For the entries that follow, tally the lines holding the string "also". Give the total and nothing else.

Stored dataset items —
▼
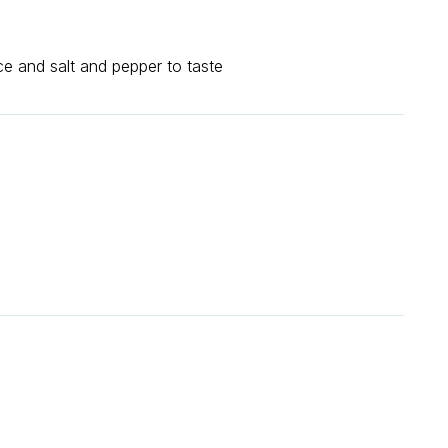
ce and salt and pepper to taste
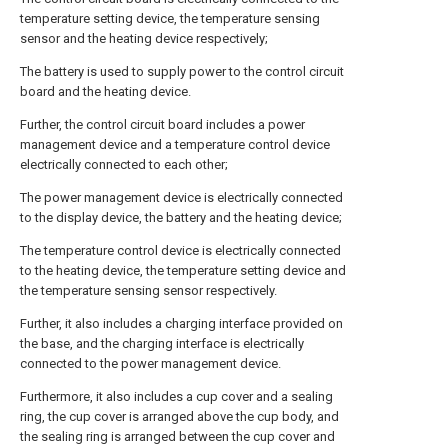
temperature setting device, the temperature sensing
sensor and the heating device respectively;
The battery is used to supply power to the control circuit
board and the heating device.
Further, the control circuit board includes a power
management device and a temperature control device
electrically connected to each other;
The power management device is electrically connected
to the display device, the battery and the heating device;
The temperature control device is electrically connected
to the heating device, the temperature setting device and
the temperature sensing sensor respectively.
Further, it also includes a charging interface provided on
the base, and the charging interface is electrically
connected to the power management device.
Furthermore, it also includes a cup cover and a sealing
ring, the cup cover is arranged above the cup body, and
the sealing ring is arranged between the cup cover and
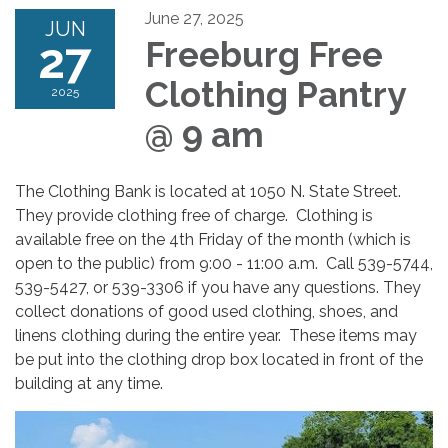
June 27, 2025
JUN
27
Freeburg Free
Clothing Pantry
2025
@ 9 am
The Clothing Bank is located at 1050 N. State Street.
They provide clothing free of charge. Clothing is
available free on the 4th Friday of the month (which is
open to the public) from 9:00 - 11:00 a.m. Call 539-5744,
539-5427, or 539-3306 if you have any questions. They
collect donations of good used clothing, shoes, and
linens clothing during the entire year. These items may
be put into the clothing drop box located in front of the
building at any time.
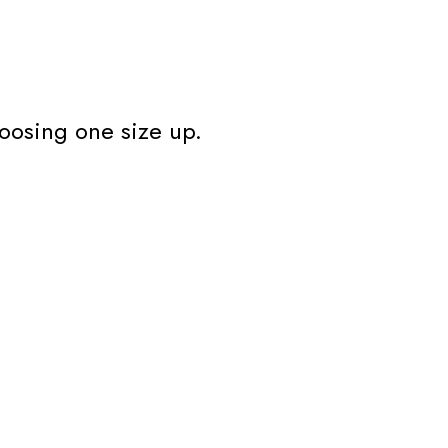
oosing one size up.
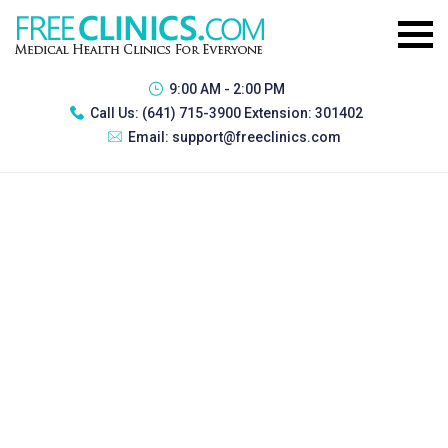
9:00 AM - 2:00 PM
Call Us:
(641) 715-3900 Extension: 301402
Email:
support@freeclinics.com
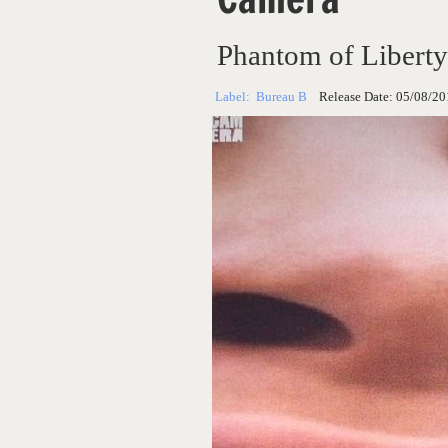
Phantom of Liberty
Label:
Bureau B
Release Date:
05/08/20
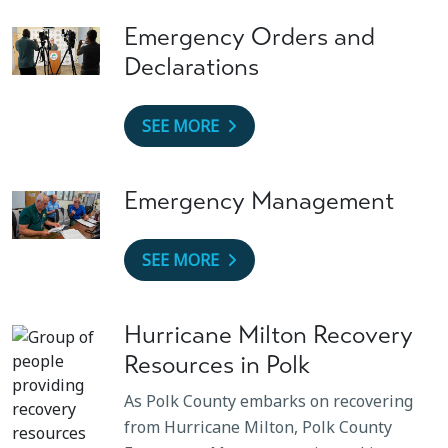
Emergency Orders and
Declarations
SEE MORE
Emergency Management
SEE MORE
Hurricane Milton Recovery
Resources in Polk
As Polk County embarks on recovering
from Hurricane Milton, Polk County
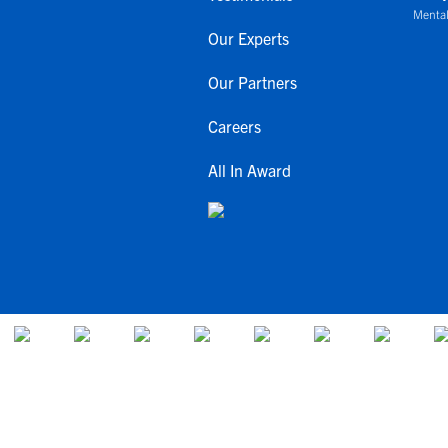
Mental
Our Experts
Our Partners
Careers
All In Award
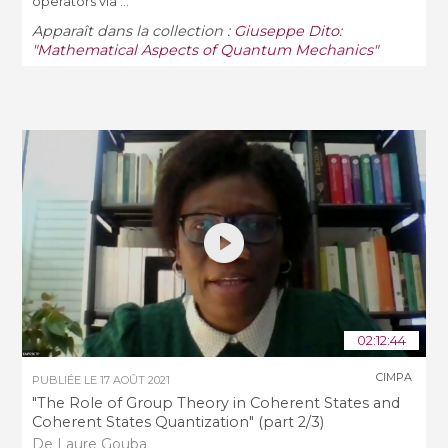
operators via ...
Apparaît dans la collection :
Giuseppe Dito:
"Mathematical Aspects of Quantum Mechanics"
02:12:44
CIMPA
PUBLIÉE LE
17 AOÛT 2021
"The Role of Group Theory in Coherent States and
Coherent States Quantization" (part 2/3)
De Laure Gouba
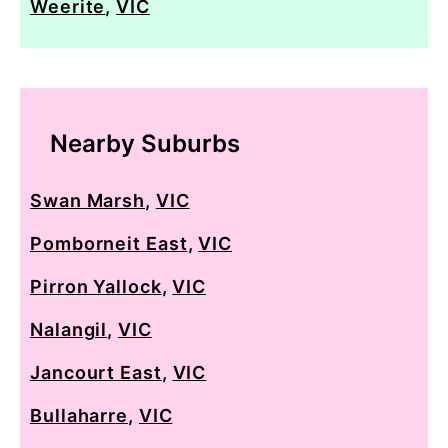
Weerite
,
VIC
Nearby Suburbs
Swan Marsh
,
VIC
Pomborneit East
,
VIC
Pirron Yallock
,
VIC
Nalangil
,
VIC
Jancourt East
,
VIC
Bullaharre
,
VIC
▲
Task answer — 2